Unifying Correspondence, Pose and NeRF for Pose-Free Novel View Synthesis from Stereo Pairs
Sunghwan Hong, Jaewoo Jung, Heeseong Shin, Jiaolong Yang, Seungryong Kim, Chong Luo
TL;DR
This work tackles pose-free generalized novel view synthesis from stereo pairs by introducing CoPoNeRF, a unified framework that jointly learns 2D correspondences, relative camera pose, and NeRF rendering from a shared representation. It combines multi-level cost volumes, self-attention feature aggregation, a cost-volume-based matching distribution, an epipolar-based attention renderer, and a triplet-consistency training objective to enable robust view synthesis under extreme viewpoint changes. Extensive experiments on RealEstate10K and ACID demonstrate superior relative pose estimation and competitive novel-view rendering compared with state-of-the-art pose-free NeRFs, while ablations validate the mutual benefits of joint learning and the proposed training strategy. The approach offers a practical, end-to-end solution that leverages interdependencies among correspondence, pose, and rendering to improve both geometry understanding and syntheses in challenging real-world settings.
Abstract
This work delves into the task of pose-free novel view synthesis from stereo pairs, a challenging and pioneering task in 3D vision. Our innovative framework, unlike any before, seamlessly integrates 2D correspondence matching, camera pose estimation, and NeRF rendering, fostering a synergistic enhancement of these tasks. We achieve this through designing an architecture that utilizes a shared representation, which serves as a foundation for enhanced 3D geometry understanding.
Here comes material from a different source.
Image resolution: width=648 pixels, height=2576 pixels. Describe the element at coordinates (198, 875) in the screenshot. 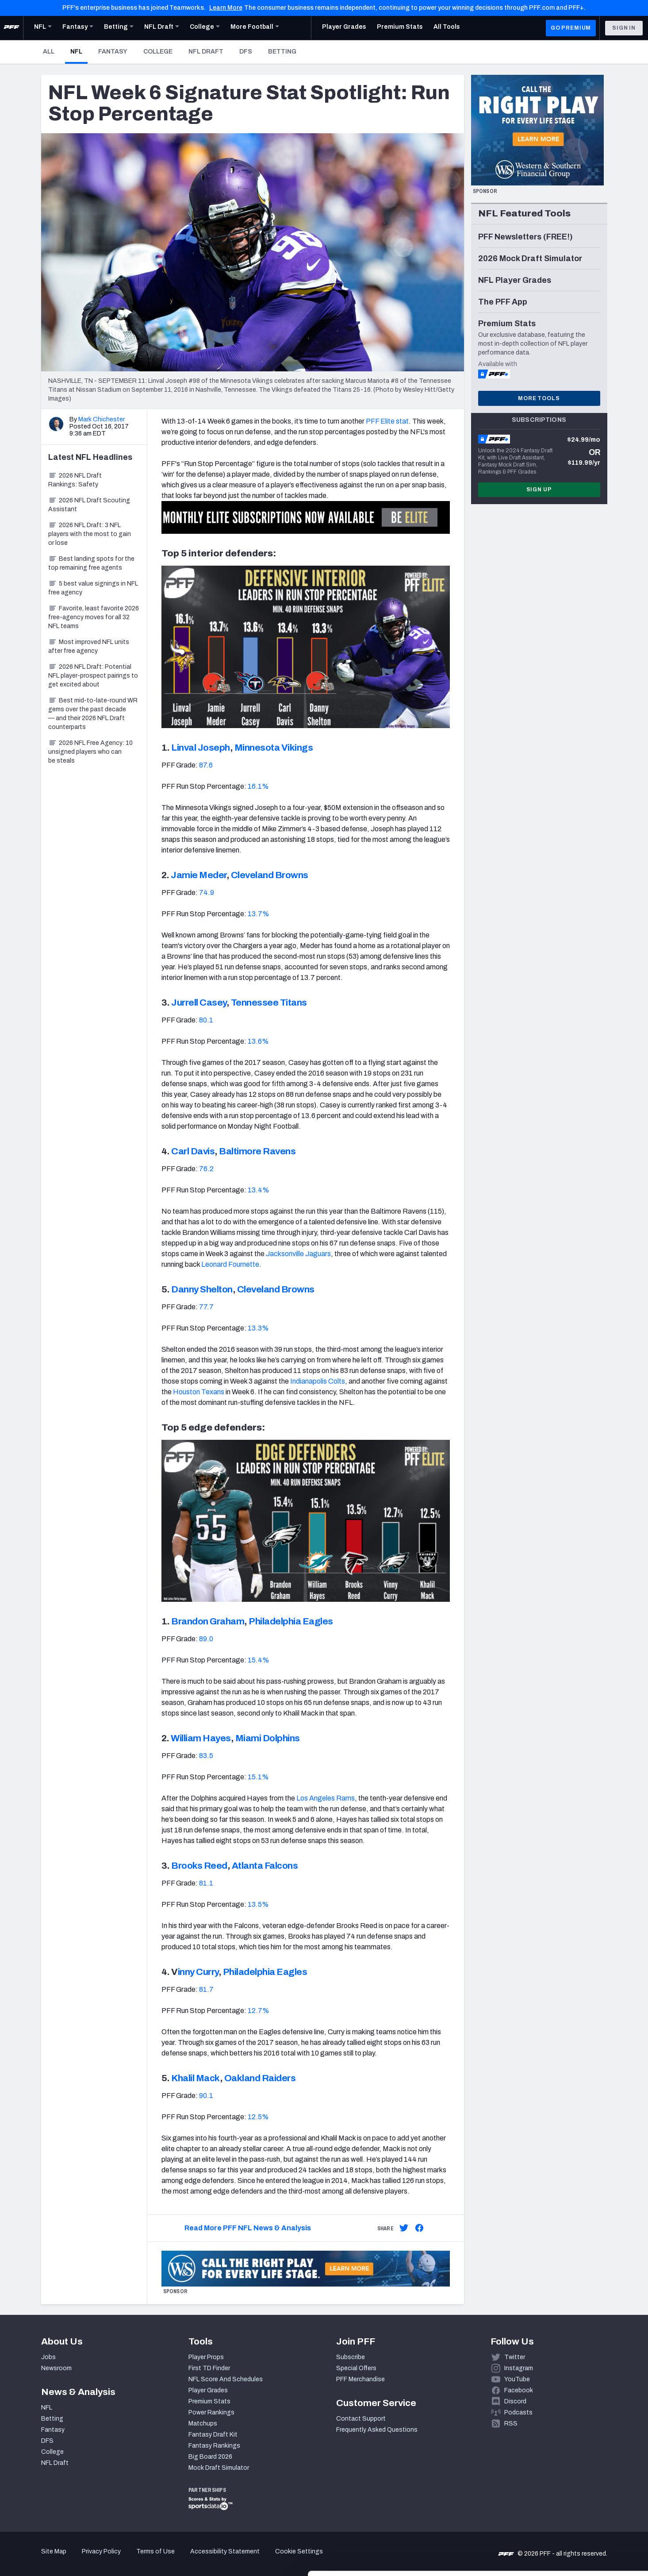

I see `Jamie Meder` at that location.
Capitalizing on the inherent interplay between the tasks, our unified framework is trained end-to-end with the proposed training strategy to improve overall model accuracy. Through extensive evaluations across diverse indoor and outdoor scenes from two real-world datasets, we demonstrate that our approach achieves substantial improvement over previous methodologies, especially in scenarios characterized by extreme viewpoint changes and the absence of accurate camera poses.